Thank you very much Martin.
Below is a patch implementing that.
Two newbie questions:
- should I add row.names = NULL, optional = FALSE to match the arguments of the generic? (this is not the case for e.g. as.data.frame.table but I thought it was needed: https://cloud.r-project.org/doc/manuals/r-devel/R-exts.html#Generic-functions-and-methods)
- shouldn't we use match.fun(transFUN)?
diff --git a/src/library/stats/R/lm.R b/src/library/stats/R/lm.R
index 13a458797b..2ce6b16f6e 100644
--- a/src/library/stats/R/lm.R
+++ b/src/library/stats/R/lm.R
@@ -982,3 +982,18 @@ labels.lm <- function(object, ...)
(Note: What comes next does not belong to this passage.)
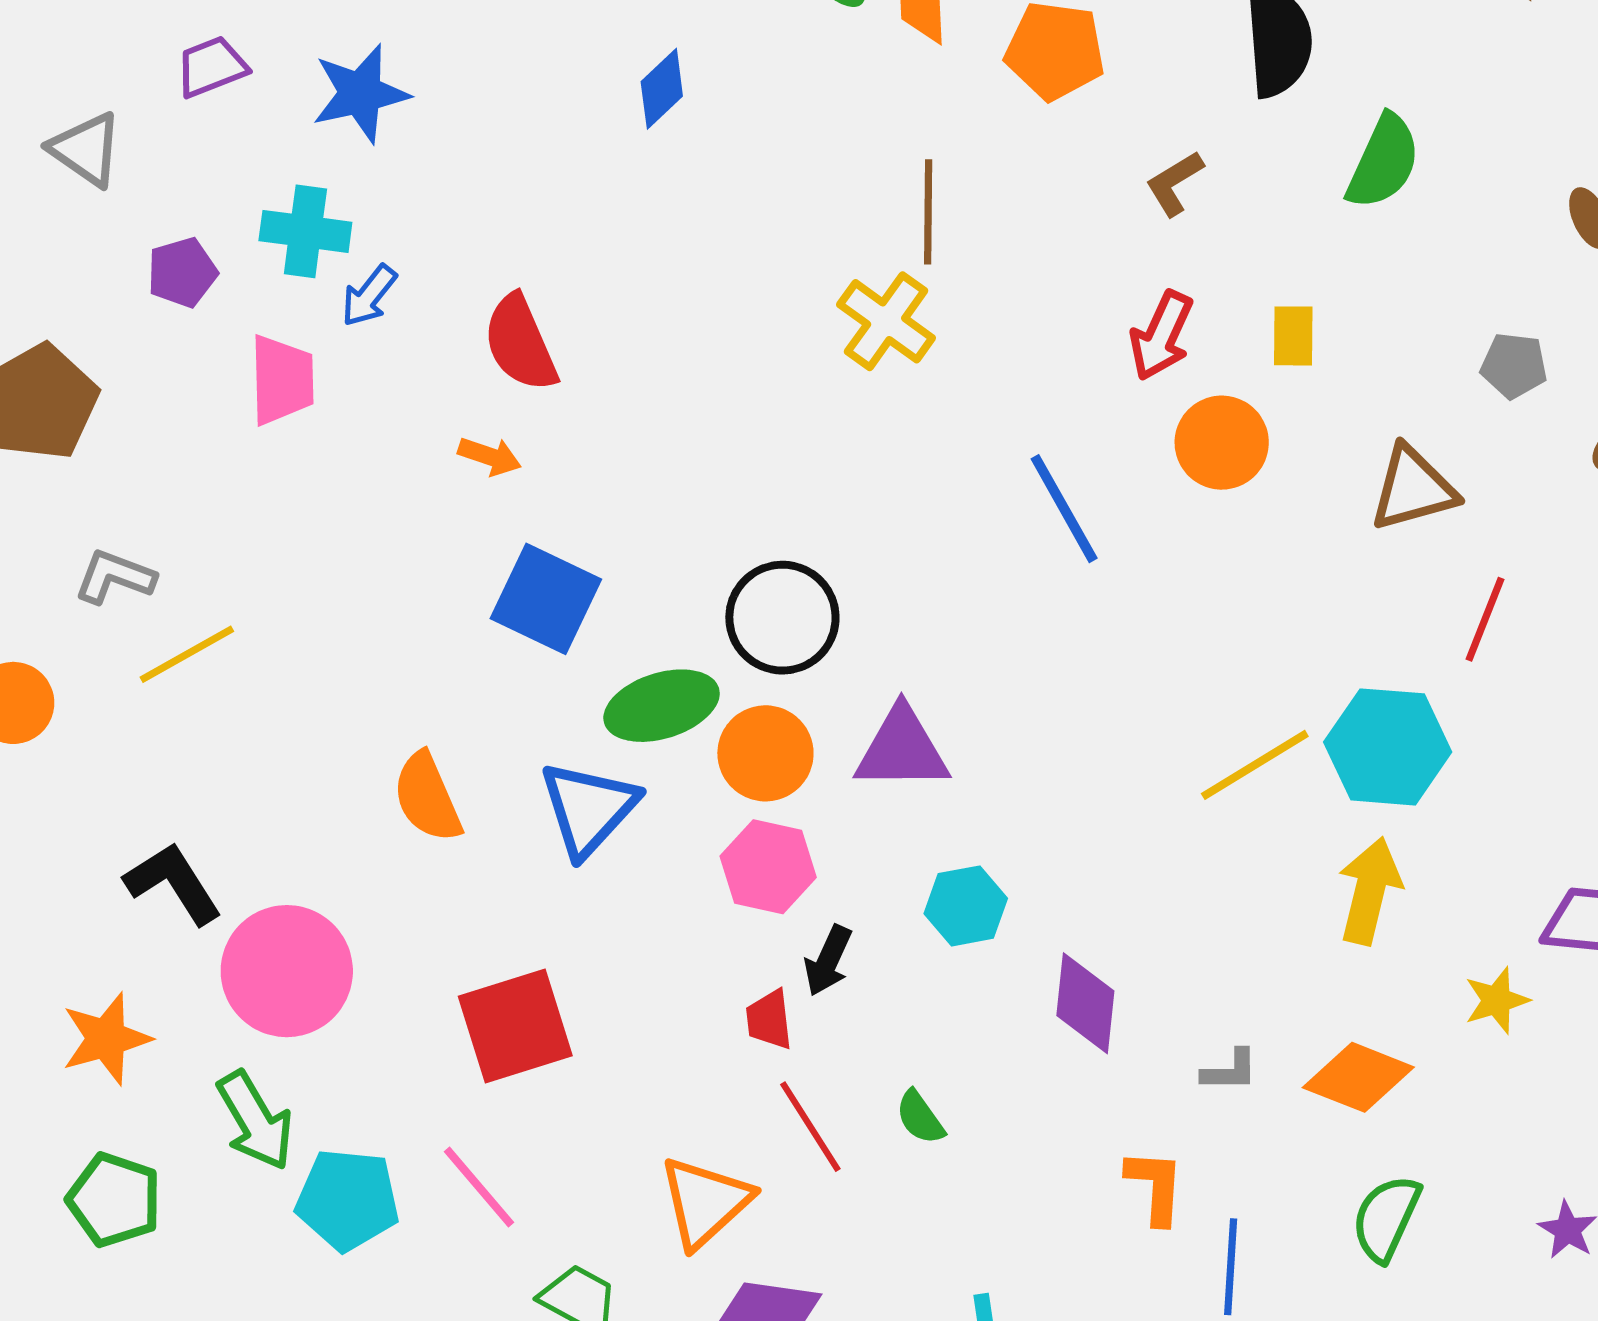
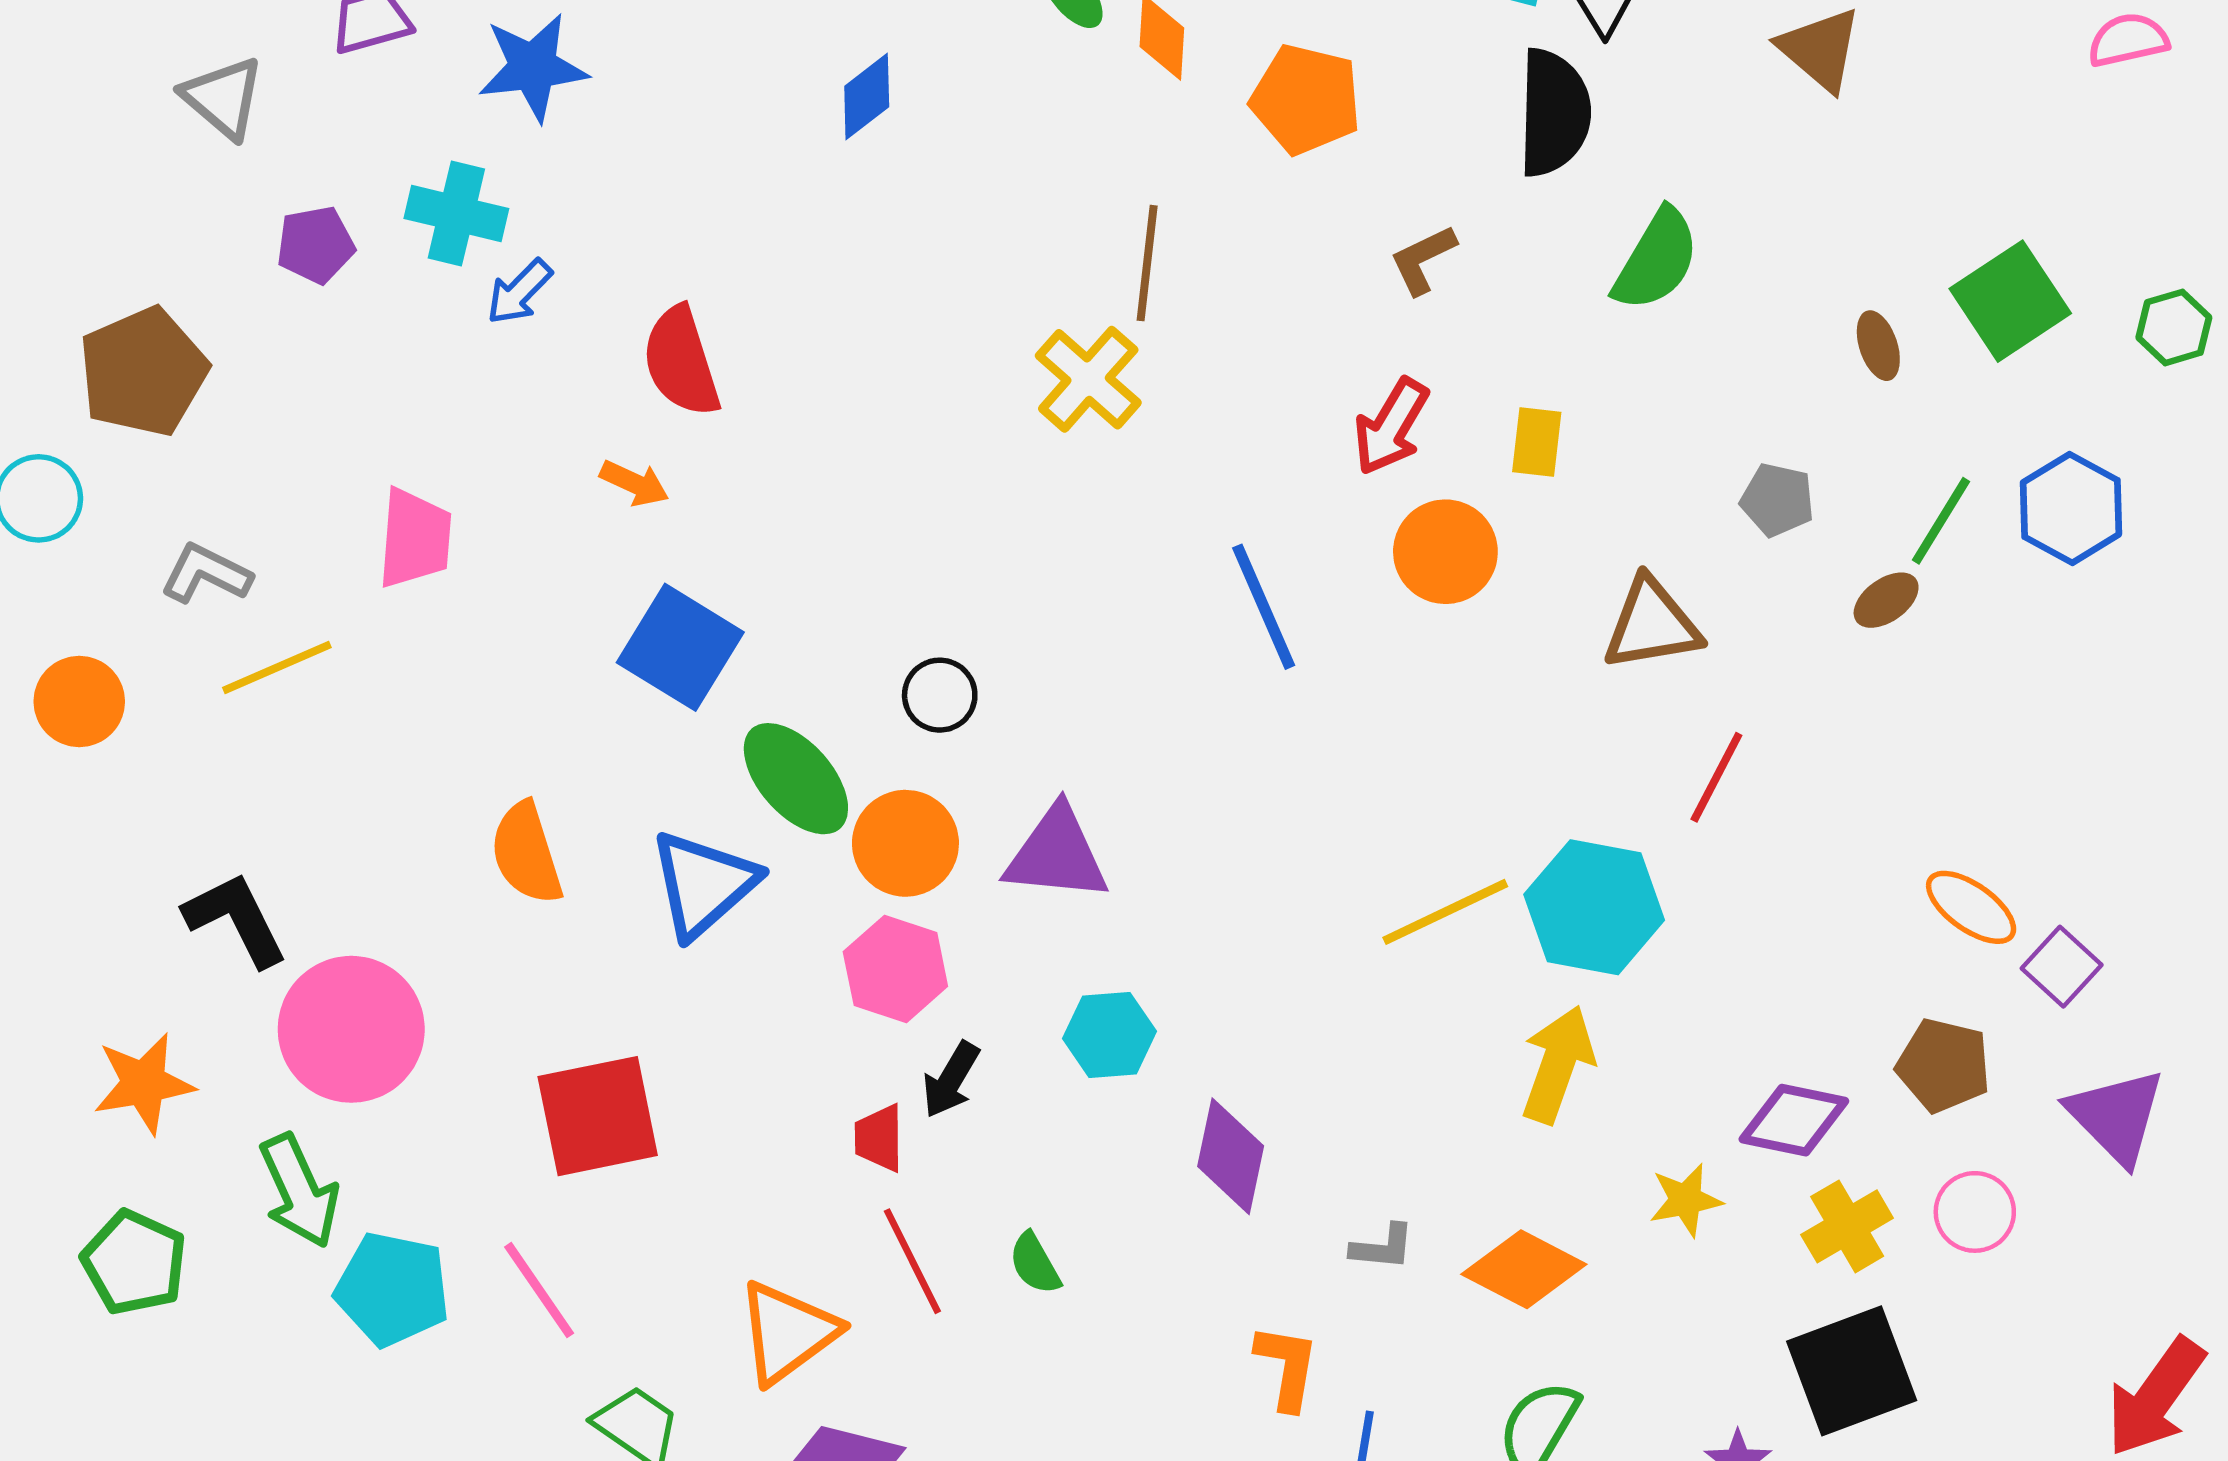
pink trapezoid: (282, 380) -> (415, 538), moved
black circle: (782, 618) -> (940, 695), size x0.6
green ellipse: (662, 706) -> (796, 779), turned 60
asgn <- object$assign[qr.lm(object)$pivot[1L:object$rank]]
tl[unique(asgn)]
}
+
+as.data.frame.lm <- function(x, ..., level = 0.95, transFUN = NULL)
+{
+ cf <- x |> summary() |> coef()
+ ci <- confint(x, level = level)
+ if(!is.null(transFUN)) {
+ stopifnot(is.function(transFUN))
+ cf[, "Estimate"] <- transFUN(cf[, "Estimate"])
+ ci <- transFUN(ci)
+ }
+ df <- data.frame(row.names(cf), cf, ci, row.names = NULL)
+ names(df) <- c("term", "estimate", "std.error", "statistic", "p.value",
+ "conf.low", "conf.high")
+ df
+}
diff --git a/src/library/stats/man/lm.Rd b/src/library/stats/man/lm.Rd
index ff05afabff..b54373dff4 100644
--- a/src/library/stats/man/lm.Rd
+++ b/src/library/stats/man/lm.Rd
@@ -21,6 +21,8 @@ lm(formula, data, subset, weights, na.action,
singular.ok = TRUE, contrasts = NULL, offset, \dots)
\S3method{print}{lm}(x, digits = max(3L, getOption("digits") - 3L), \dots)
+
+\S3method{as.data.frame}{lm}(x, ..., level = 0.95, transFUN = NULL)
}
\arguments{
\item{formula}{an object of class \code{"\link{formula}"} (or one that
@@ -81,6 +83,10 @@ lm(formula, data, subset, weights, na.action,
\item{digits}{the number of \emph{significant} digits to be
passed to \code{\link{format}(\link{coef}(x), .)} when
\I{\code{\link{print}()}ing}.}
+ %% as.data.frame.lm():
+ \item{level}{the confidence level required.}
+ \item{transFUN}{a function to transform \code{estimate}, \code{conf.low} and
+ \code{conf.high}.}
}
\details{
Models for \code{lm} are specified symbolically. A typical model has
@@ -168,6 +174,10 @@ lm(formula, data, subset, weights, na.action,
\code{effects} and (unless not requested) \code{qr} relating to the linear
fit, for use by extractor functions such as \code{summary} and
\code{\link{effects}}.
+
+ \code{as.data.frame} returns a data frame with statistics as provided by
+ \code{coef(summary(.))} and confidence intervals for model
+ estimates.
}
\section{Using time series}{
Considerable care is needed when using \code{lm} with time series.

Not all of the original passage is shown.